Malcolm Spencer

Personal information
- Full name: Malcolm Richard Spencer
- Born: 5 November 1931 Sydney, New South Wales, Australia
- Died: 20 January 1990 (aged 58) Maroubra, New South Wales, Australia

Playing information
- Height: 180 cm (5 ft 11 in)
- Weight: 84 kg (13 st 3 lb)
- Position: Centre
Club
| Years | Team | Pld | T | G | FG | P |
| 1952 | South Sydney | 9 | 4 | 0 | 0 | 12 |
| 1953 | Eastern Suburbs | 10 | 0 | 0 | 0 | 0 |
| 1955 | South Sydney | 5 | 0 | 0 | 0 | 0 |
| 1957 | Newtown | 7 | 2 | 0 | 0 | 6 |
|  | Total | 31 | 6 | 0 | 0 | 18 |
- Source: As of 25 June 2019

= Malcolm Spencer =

Australian rugby league player

Malcolm Spencer (5 November 1931 – 20 January 1990) was an Australian rugby league footballer who played as a in the 1950s. He played for South Sydney in the New South Wales Rugby League (NSWRL) competition during the club's second golden era where they won 5 premierships from 7 grand final appearances between 1949 and 1955. Spencer also had stints with Eastern Suburbs and Newtown.

==Playing career==
Spencer made his first grade debut for South Sydney in 1952. At the end of the season, Souths reached their 4th grand final in a row against Western Suburbs. Souths would lose the grand final 22–12 with Spencer playing at centre. The match was remembered due to its controversy with claims the referee George Bishop had put a big wager on Wests winning the game. Souths claimed that they were denied two fair tries and Wests had scored one try off a blatant knock on.

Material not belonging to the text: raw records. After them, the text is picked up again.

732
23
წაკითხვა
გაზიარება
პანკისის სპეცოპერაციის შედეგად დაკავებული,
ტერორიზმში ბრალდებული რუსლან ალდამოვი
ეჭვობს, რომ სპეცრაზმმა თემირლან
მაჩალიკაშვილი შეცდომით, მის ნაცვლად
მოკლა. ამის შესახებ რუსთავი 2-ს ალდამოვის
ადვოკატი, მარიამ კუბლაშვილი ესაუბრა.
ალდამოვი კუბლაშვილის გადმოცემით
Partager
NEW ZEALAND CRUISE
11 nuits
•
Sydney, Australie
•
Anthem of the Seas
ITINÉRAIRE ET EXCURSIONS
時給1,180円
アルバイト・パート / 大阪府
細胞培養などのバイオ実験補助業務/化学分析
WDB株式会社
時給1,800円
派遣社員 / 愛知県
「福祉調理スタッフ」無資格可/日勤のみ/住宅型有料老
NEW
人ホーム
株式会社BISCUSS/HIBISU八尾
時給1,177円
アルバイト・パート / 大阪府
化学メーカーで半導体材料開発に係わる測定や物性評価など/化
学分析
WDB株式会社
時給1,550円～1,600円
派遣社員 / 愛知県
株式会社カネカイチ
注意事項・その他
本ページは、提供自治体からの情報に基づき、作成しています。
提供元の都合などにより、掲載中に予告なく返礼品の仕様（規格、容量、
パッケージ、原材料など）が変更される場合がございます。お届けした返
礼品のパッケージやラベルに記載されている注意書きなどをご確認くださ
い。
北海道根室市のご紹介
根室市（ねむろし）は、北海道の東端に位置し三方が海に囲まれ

In 1953, Spencer joined South Sydney's rivals Eastern Suburbs. In 1954, Spencer captain coached Bellingen in the country rugby league competition.

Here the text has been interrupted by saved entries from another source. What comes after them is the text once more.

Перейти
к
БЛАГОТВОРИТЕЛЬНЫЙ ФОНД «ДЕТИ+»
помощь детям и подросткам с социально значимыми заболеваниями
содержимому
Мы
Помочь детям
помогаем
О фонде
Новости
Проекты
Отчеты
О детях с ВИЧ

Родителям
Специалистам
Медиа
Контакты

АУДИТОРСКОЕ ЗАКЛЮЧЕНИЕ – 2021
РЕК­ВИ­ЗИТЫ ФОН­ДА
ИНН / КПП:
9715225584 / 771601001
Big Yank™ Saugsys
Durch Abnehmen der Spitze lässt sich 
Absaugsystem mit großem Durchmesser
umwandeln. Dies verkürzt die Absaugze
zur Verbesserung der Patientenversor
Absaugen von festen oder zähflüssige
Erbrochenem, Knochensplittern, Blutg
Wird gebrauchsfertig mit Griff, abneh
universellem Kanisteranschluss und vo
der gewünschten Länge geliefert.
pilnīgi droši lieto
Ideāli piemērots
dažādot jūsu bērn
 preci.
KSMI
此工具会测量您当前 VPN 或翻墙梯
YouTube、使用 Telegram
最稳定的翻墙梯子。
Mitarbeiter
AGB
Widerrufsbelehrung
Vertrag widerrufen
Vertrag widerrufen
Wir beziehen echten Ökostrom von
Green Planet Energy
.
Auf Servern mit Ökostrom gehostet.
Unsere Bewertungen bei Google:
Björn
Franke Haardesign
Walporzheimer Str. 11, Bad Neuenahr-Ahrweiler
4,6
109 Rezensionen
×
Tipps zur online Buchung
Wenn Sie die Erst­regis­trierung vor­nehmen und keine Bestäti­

Spencer returned to South Sydney in 1955. Halfway through the season, Souths were given next to no chance of retaining their premiership but the club then managed to win 9 matches in a row including 2 finals games to reach the 1955 NSWRL Grand Final against minor premiers Newtown. Newtown went into the match as favorites due to Souths being without fullback Clive Churchill and other star players. Spencer played at centre in the match as South Sydney defeated Newtown 12–11 to claim their 16th premiership.

In 1957, Spencer played one final season in first grade for Newtown before retiring

Spencer died at his home in Maroubra, New South Wales following a short illness on 20 January 1990. He was 58 years of age.